Pope Benedict himself wasted no time declaring that Western secularism is the biggest threat to Christianity.
“We are moving towards a dictatorship of relativism which does not recognise anything as definitive and has as its highest value one’s own ego and one’s own desires,” the new Pope warned.
The idea that religion should change itself to reflect human trends, rather than God, is almost a given in some sectors of society these days – usually the sectors who would never darken a church doorway even at Easter. No longer having faith, they would prefer the Church join them by abandoning its faith as well, “lightening up a little”, and what’s wrong with abortion as a form of contraception anyway?
But the times they are a changing. Few could have failed to note that many of the mourners for Pope John Paul 2, and many of those who cheered at the news of Joseph Ratzinger’s election as the new pope, were young. Many of the cynics and critics are baby-boomers. There is not just a culture clash underway on religion, there is an intergenerational clash as well. The children of the baby boomers think their parents are immoral, inept and bereft of basic values. While mainstream liberal protestant churches in the West are dying a horrible death, Pentecostal protestant churches are booming, as Gen-Xers return to the faith their parents abandoned.
Pope Benedict knows this too. His choice of the name Benedict is significant for a number of reasons. The Benedictine order of monks were primarily responsible for the Christianisation of Europe during the dark ages. The original evangelists bringing light to the world. Many observers say this Benedictine papacy will be a battle for the hearts and minds of Europe again.

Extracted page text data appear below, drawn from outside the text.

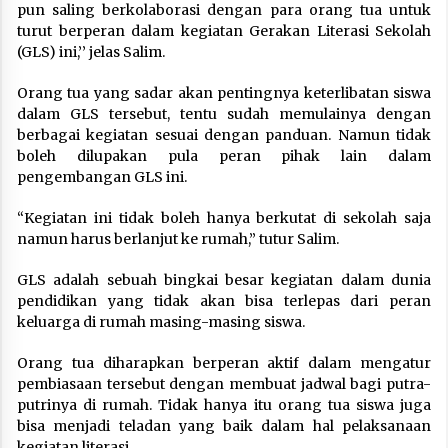
pun saling berkolaborasi dengan para orang tua untuk
turut berperan dalam kegiatan Gerakan Literasi Sekolah
(GLS) ini,’’ jelas Salim.
Orang tua yang sadar akan pentingnya keterlibatan siswa
dalam GLS tersebut, tentu sudah memulainya dengan
berbagai kegiatan sesuai dengan panduan. Namun tidak
boleh dilupakan pula peran pihak lain dalam
pengembangan GLS ini.
“Kegiatan ini tidak boleh hanya berkutat di sekolah saja
namun harus berlanjut ke rumah,” tutur Salim.
GLS adalah sebuah bingkai besar kegiatan dalam dunia
pendidikan yang tidak akan bisa terlepas dari peran
keluarga di rumah masing-masing siswa.
Orang tua diharapkan berperan aktif dalam mengatur
pembiasaan tersebut dengan membuat jadwal bagi putra-
putrinya di rumah. Tidak hanya itu orang tua siswa juga
bisa menjadi teladan yang baik dalam hal pelaksanaan
kegiatan literasi.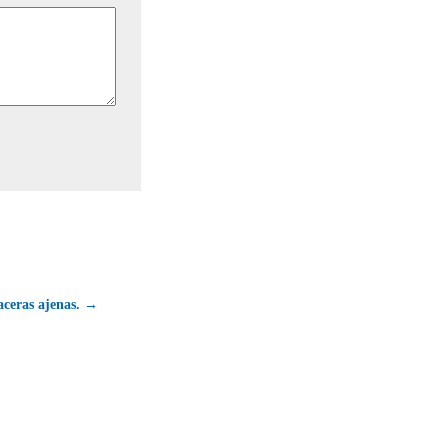
aceras ajenas. →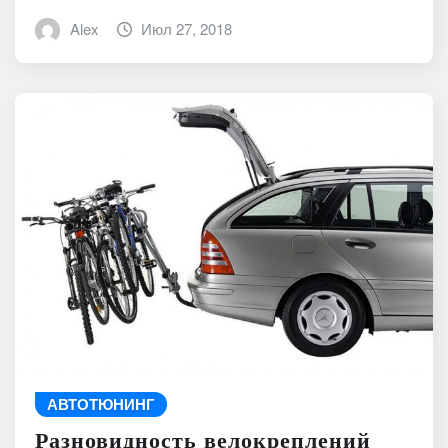
Alex
Июл 27, 2018
АВТОТЮНИНГ
Разновидность велокреплений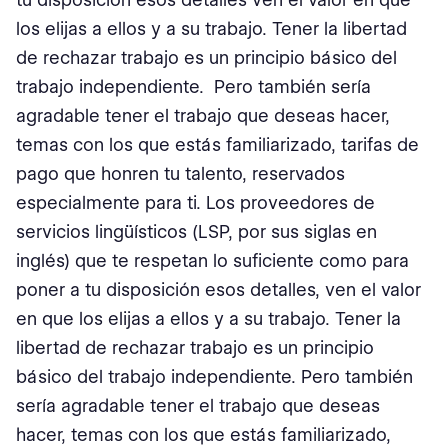
los elijas a ellos y a su trabajo. Tener la libertad
de rechazar trabajo es un principio básico del
trabajo independiente. Pero también sería
agradable tener el trabajo que deseas hacer,
temas con los que estás familiarizado, tarifas de
pago que honren tu talento, reservados
especialmente para ti. Los proveedores de
servicios lingüísticos (LSP, por sus siglas en
inglés) que te respetan lo suficiente como para
poner a tu disposición esos detalles, ven el valor
en que los elijas a ellos y a su trabajo. Tener la
libertad de rechazar trabajo es un principio
básico del trabajo independiente. Pero también
sería agradable tener el trabajo que deseas
hacer, temas con los que estás familiarizado,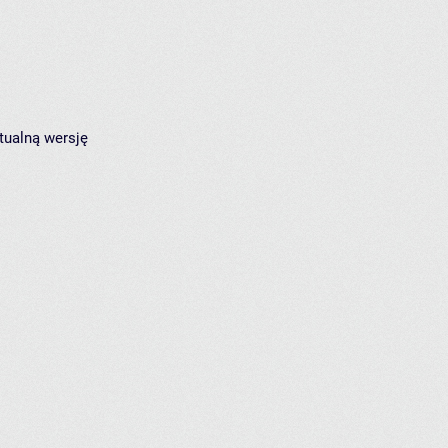
tualną wersję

Yet it will be a battle without compromise. Pope Benedict staunchly resists the notion that Christianity should somehow be watered down to appeal to Western liberals. Better, says the Pope, to remain true to your core beliefs than set yourself adrift in the sea of relativism where truth is meaningless.

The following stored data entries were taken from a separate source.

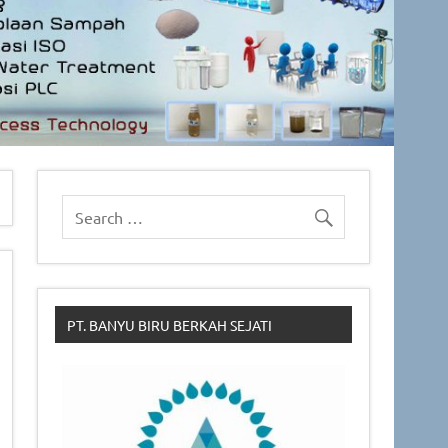
PT. BANYU BIRU BERKAH SEJATI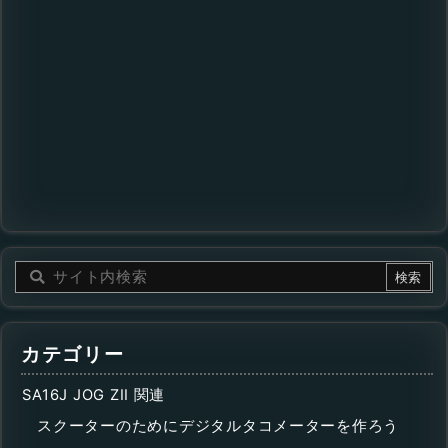
カテゴリー
SA16J JOG ZII 関連
スクーターのためにデジタルタコメーターを作ろう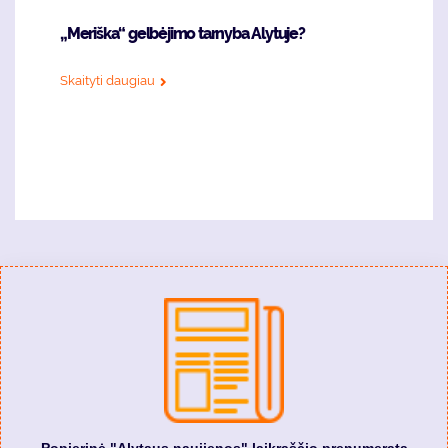
„Meriška“ gelbėjimo tarnyba Alytuje?
Skaityti daugiau
Popierinė "Alytaus naujienos" laikraščio prenumerata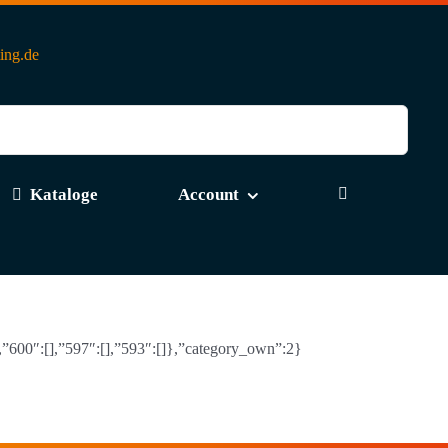
ting.de
Kataloge
Account
],”600″:[],”597″:[],”593″:[]},”category_own”:2}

If that means the Catholic Church continues to shrink in Western Europe (it is exploding in Latin America and Africa), then so be it, as Britain’s Independent noted.
And there is another fascinating twist to Ratzinger’s choice of “Benedict”. Back in the year 1140, a monk known to history as St Malachi is said to have received visions from God of 112 future popes.

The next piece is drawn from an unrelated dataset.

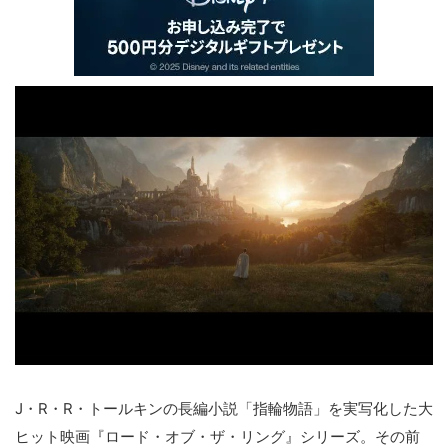
J・R・R・トールキンの長編小説「指輪物語」を実写化した大
ヒット映画『ロード・オブ・ザ・リング』シリーズ。その前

According to those visions, the man just elected will be the second to last pope:
“111. The Glory of the Olive. The Order of St. Benedict has said this Pope will come from their order. The Olive branch is a sign of peace and he may be a peacemaker or dark skinned. It is interesting that Jesus gave his apocalyptic prophecy about the end of time from the Mount of Olives. This Pope will reign during the beginning of the tribulation Jesus spoke of. The 111th prophesy is “Gloria Olivae” (The Glory of the Olive). The Order of Saint Benedict has claimed that this pope will come from their ranks. Saint Benedict himself prophesied that before the end of the world his Order, known also as the Olivetans, will triumphantly lead the Catholic Church in its fight against evil.”
According to Malachi’s prophecy, this pope will have a short reign, marking the start of the tribulation leading to Armageddon. At 78 years old, Pope Benedict XVI will not remain in power for long.
The liberal wing of the Catholic Church, which tried to mobilize against Ratzinger in the conclave of cardinals but failed, now has a few years to regroup and be better placed at the next conclave, perhaps within a decade, to give us a Pope of enlightenment and liberation from the shackles of the past.
Which brings us to the last of St Malachi’s prophetic visions.
“112. Peter the Roman – This final Pope will, it is argued now by theologians, likely be Satan, taking the form of a man named Peter who will gain a worldwide allegiance and adoration. He will be the final antiChrist which prophecy students have long foretold. If it were possible, even the very elect would be deceived. The 112th prophesy states: ‘In the final persecution of the Holy Roman Church there will reign Petrus Romanus, who will feed his flock amid many tribulations; after which the seven-hilled city will be destroyed and the dreadful Judge will judge the people. The End’.”
Regardless of what one thinks of Malachi’s visions and end-time theology, there’s no doubt the man now at the helm of the Catholic Church will be a defender of the faith from the erosion of postmodernism, in a Europe fast losing its Christianity and returning to paganism.
God needs a “rottweiler” for times such as these.